***** Exercise data *****

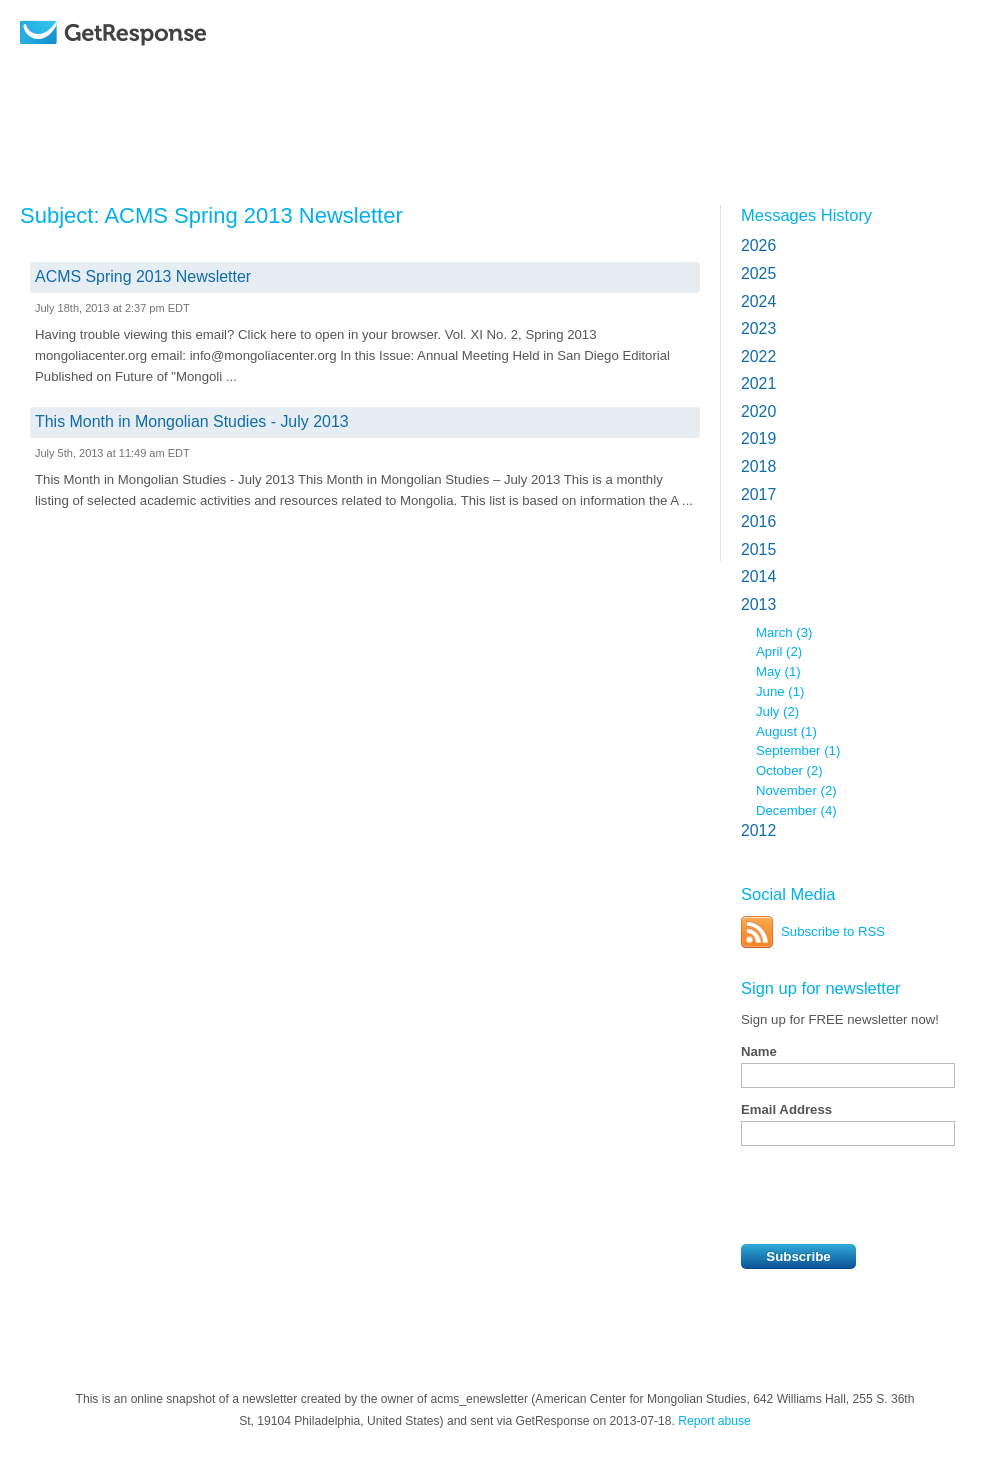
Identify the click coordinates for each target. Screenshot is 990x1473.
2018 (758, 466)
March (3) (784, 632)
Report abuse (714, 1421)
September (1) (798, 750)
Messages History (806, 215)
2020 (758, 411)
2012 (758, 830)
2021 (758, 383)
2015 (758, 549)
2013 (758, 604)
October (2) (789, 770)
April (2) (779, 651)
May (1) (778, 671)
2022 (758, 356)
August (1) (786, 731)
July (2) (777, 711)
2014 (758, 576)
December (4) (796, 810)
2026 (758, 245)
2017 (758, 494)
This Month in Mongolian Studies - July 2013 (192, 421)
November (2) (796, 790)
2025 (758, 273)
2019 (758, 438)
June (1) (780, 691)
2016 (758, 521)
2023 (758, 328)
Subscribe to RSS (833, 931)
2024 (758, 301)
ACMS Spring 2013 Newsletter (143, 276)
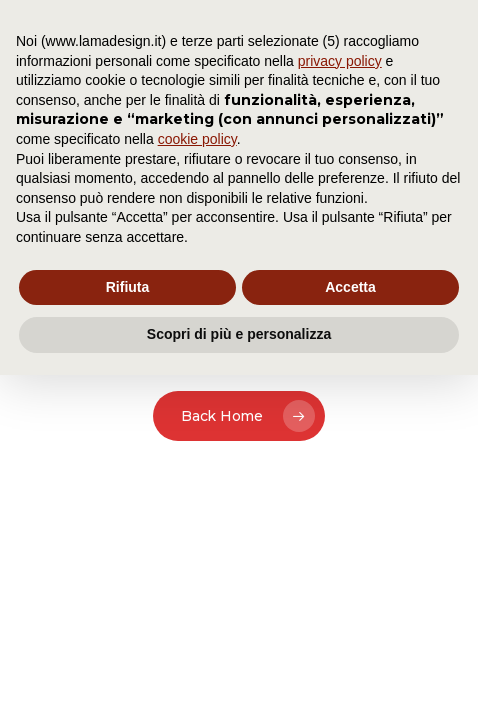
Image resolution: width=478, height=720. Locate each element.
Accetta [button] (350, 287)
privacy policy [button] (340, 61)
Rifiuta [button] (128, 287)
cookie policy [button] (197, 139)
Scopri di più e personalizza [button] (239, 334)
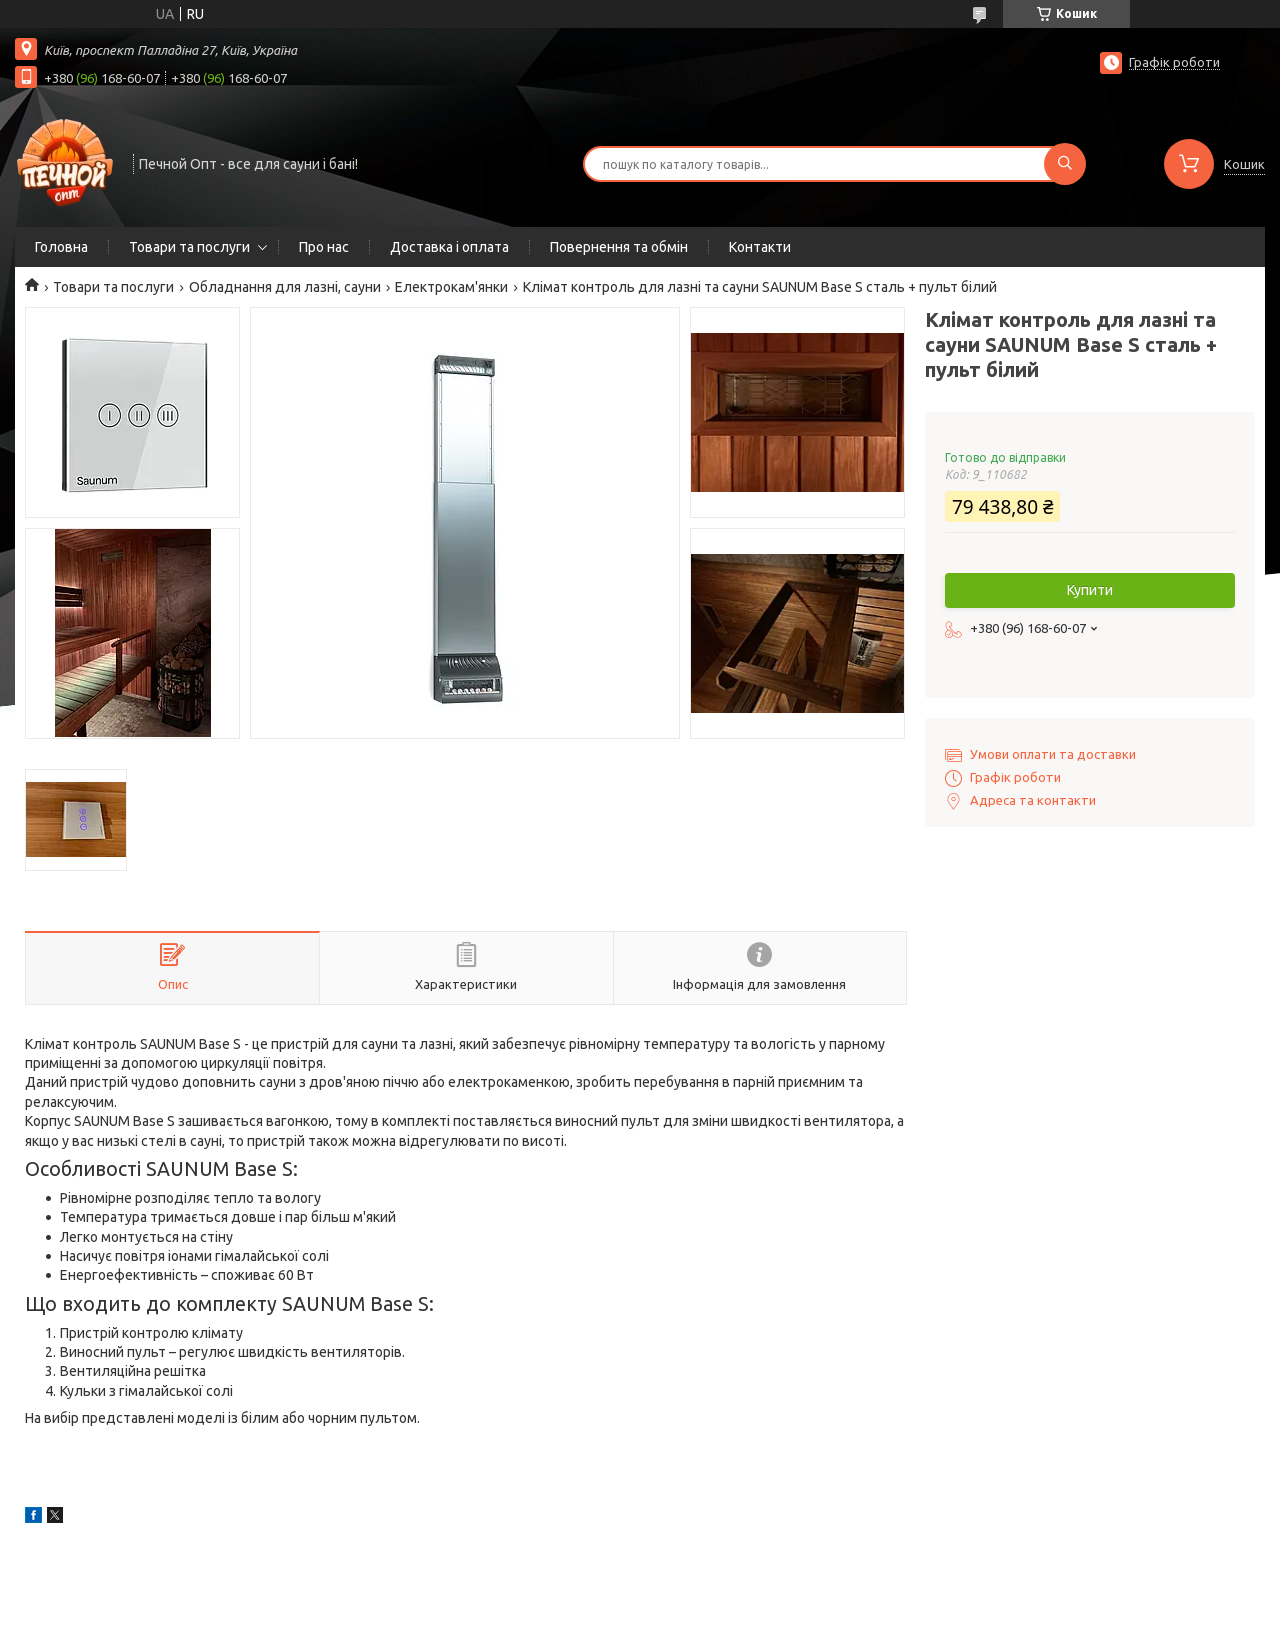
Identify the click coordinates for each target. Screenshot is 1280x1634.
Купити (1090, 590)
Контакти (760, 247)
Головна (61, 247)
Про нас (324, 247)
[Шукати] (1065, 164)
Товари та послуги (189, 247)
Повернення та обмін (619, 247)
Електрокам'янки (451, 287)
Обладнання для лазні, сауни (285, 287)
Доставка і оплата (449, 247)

*****

Your copy of the records above should be exact and contain no pictures.

Written response:
Identify the click coordinates for each target. Screenshot is 990x1473.
2018 (758, 466)
March (3) (784, 632)
Report abuse (714, 1421)
September (1) (798, 750)
Messages History (806, 215)
2020 (758, 411)
2012 (758, 830)
2021 (758, 383)
2015 (758, 549)
2013 (758, 604)
October (2) (789, 770)
April (2) (779, 651)
May (1) (778, 671)
2022 (758, 356)
August (1) (786, 731)
July (2) (777, 711)
2014 (758, 576)
December (4) (796, 810)
2026 (758, 245)
2017 (758, 494)
This Month in Mongolian Studies - July 2013 (192, 421)
November (2) (796, 790)
2025 (758, 273)
2019 (758, 438)
June (1) (780, 691)
2016 (758, 521)
2023 (758, 328)
Subscribe to RSS (833, 931)
2024 (758, 301)
ACMS Spring 2013 Newsletter (143, 276)
Image resolution: width=478, height=720. Locate each element.
Accetta [button] (350, 287)
privacy policy [button] (340, 61)
Rifiuta [button] (128, 287)
cookie policy [button] (197, 139)
Scopri di più e personalizza [button] (239, 334)
Identify the click coordinates for each target. Screenshot is 1280x1634.
Купити (1090, 590)
Контакти (760, 247)
Головна (61, 247)
Про нас (324, 247)
[Шукати] (1065, 164)
Товари та послуги (189, 247)
Повернення та обмін (619, 247)
Електрокам'янки (451, 287)
Обладнання для лазні, сауни (285, 287)
Доставка і оплата (449, 247)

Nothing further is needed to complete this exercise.